→ **AVAILABLE RECORDS**
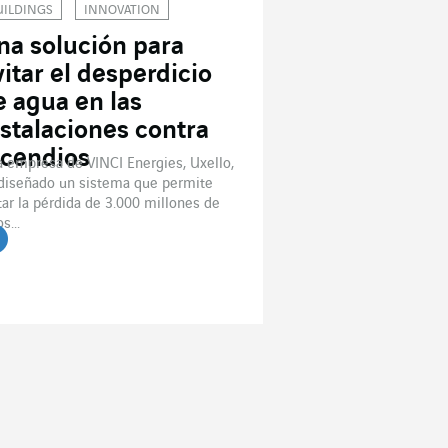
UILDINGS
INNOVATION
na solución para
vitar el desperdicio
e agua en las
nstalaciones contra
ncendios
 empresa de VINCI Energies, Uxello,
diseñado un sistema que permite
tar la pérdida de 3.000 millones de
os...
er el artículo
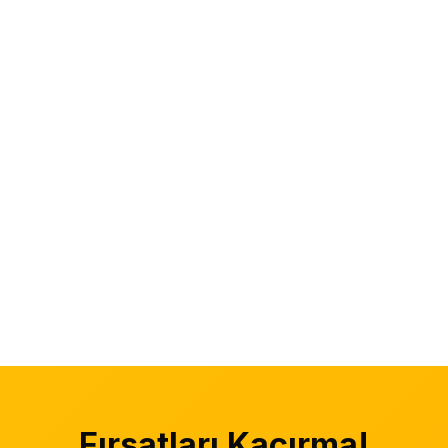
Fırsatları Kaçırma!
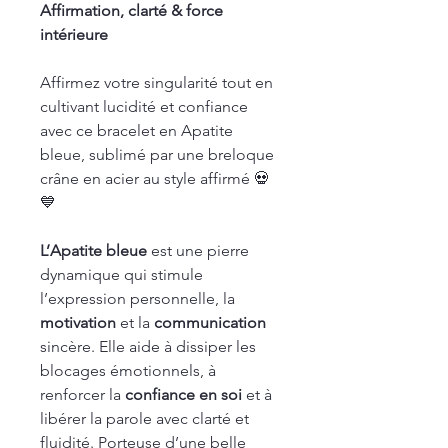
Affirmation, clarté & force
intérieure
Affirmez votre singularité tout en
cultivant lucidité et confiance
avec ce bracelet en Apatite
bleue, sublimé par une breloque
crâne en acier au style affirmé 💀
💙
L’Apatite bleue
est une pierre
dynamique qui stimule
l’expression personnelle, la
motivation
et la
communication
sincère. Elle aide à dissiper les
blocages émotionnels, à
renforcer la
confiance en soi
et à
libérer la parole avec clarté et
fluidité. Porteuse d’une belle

→ **WHAT YOU SHOULD DO**
Reproduce each line in the listing above that mentions the string "confiance".

→ **REPLY TO THE TASK**
cultivant lucidité et confiance
confiance en soi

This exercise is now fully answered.